Having criminally defied the Wood Supreme Court’s order to return the legitimately purchased landed and real-estate properties of the late Mr. Jake Obetsebi-Lamptey, the former Information Minister, with the equally criminal complicity of then-President John Evans Atta-Mills, Mr. Samuel Okudzeto-Ablakwa, the main opposition National Democratic Congress’ parliamentary representative for North-Tongu, in the Volta Region, may be living in a fool’s paradise and, in fact, be playing with a nuclear touch-button, as well, if he thinks for even a split-second that he can prevent the necessary and inevitable rectification of Ghana’s history by casually presuming that, somehow, Ghanaians who were of age at the birth of our country’s postcolonial history are too daft to fully appreciate the immutable fact that Ghana is neither the singular political handicraft of either Mr. Kwame Nkrumah, our country’s first postcolonial leader, or the Convention People’s Party (CPP) which the latter cofounded and led for some 17 years.
To be certain, the Public Holidays Amendment Act, which is currently before Ghana’s Parliament, could not have come at a more opportune moment. In fact, it is long overdue. Indeed, those of us who have studied the objective facts of Ghana’s history know August 4, 1947, and not June 12, 1949, as the fascistic likes of Mr. Okudzeto-Ablakwa would have the rest of us believe, marks the watershed moment of the first serious wave of agitation for the reassertion of Ghana’s sovereignty against British colonial rule. The 1956 United Nations-sponsored Plebiscite, which made the ancestors and parents of the North-Tongu NDC-MP bona fide Ghanaian citizens, was nearly a decade into the future. In sum, Mr. Okudzeto-Ablakwa would do himself and his followers great good to go back to the History Department of the Danquah-championed University of Ghana, Legon, or even the Kumasi-based Kwame Nkrumah University of Science and Technology, and humbly imbibe the true facts of Ghanaian history of the period leading up to our declaration of Independence in 1957.

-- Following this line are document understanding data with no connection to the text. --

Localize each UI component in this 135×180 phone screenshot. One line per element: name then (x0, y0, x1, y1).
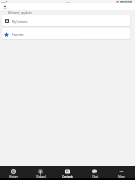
staticText: Favorites (12, 33, 24, 37)
button[interactable]: Dialpad (27, 166, 54, 178)
button[interactable]: Contacts (54, 166, 81, 178)
button[interactable]: Favorites (2, 28, 130, 39)
staticText: Welcome, appkeen (8, 11, 32, 15)
button[interactable]: History (0, 166, 27, 178)
staticText: Pixel (1, 1, 7, 4)
button[interactable]: More (108, 166, 135, 178)
staticText: Dialpad (36, 175, 46, 178)
staticText: 1:38 (65, 1, 70, 4)
staticText: More (118, 175, 125, 178)
button[interactable]: Chat (81, 166, 108, 178)
button[interactable]: My Contacts (2, 15, 130, 26)
staticText: My Contacts (12, 20, 28, 24)
staticText: Chat (92, 175, 98, 178)
staticText: Contacts (62, 175, 73, 178)
staticText: History (9, 175, 18, 178)
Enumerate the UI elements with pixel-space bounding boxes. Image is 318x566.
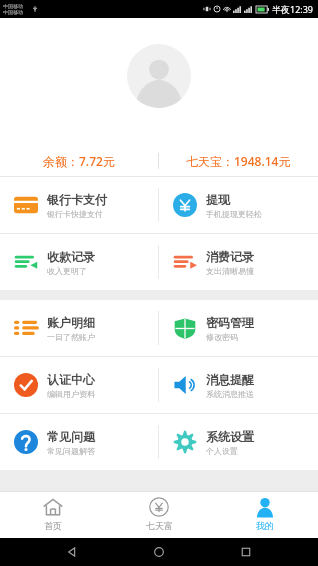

At any rate, the former Deputy Information and Education Minister spoke grossly out of turn on the issue of the proposal to make August 4 and January 7 statutory holidays. The latter date, of course, marks the Presidential Inauguration Day, whilst August 4 (Mankessim) marks the historically seismic founding of the United Gold Coast Convention (UGCC), the first serious attempt by the leaders and people of Ghana to clamor for the establishment of democratic governance. Mr. Okudzeto-Ablakwa grossly spoke out of turn because the North-Tongu NDC-MP is his party’s Spokesman on Foreign Affairs, not on Constitutional Affairs or Governance. This clearly goes to show how grossly disorganized or disarrayed the country’s main opposition political party may be. The fact of the matter is that whether he can mass up a coalition of one-million or five-million Ghanaians to protest this most laudable and rational attempt to rectify the deliberately distorted facts of Ghana’s history will not matter. Scholastic evidence cannot be eviscerated by threats of mob action.
And, by the way, Mr. Okudzeto-Ablakwa had better not criminally fall afoul of the law or he will have himself to blame in perpetuity. The restoration of Ghana to its real historical richness and greatness and epistemic truth and objectivity cannot be subjected to the politics of noetic self-infatuation. Whoever was the first to declare “Knowledge” as being synonymous with “Power,” had Mr. Okudzeto-Ablakwa in mind. It would be wasteful to say “A word to the wise…” because the North-Tongu MP is not known to appreciate proverbs and idiomatic expressions.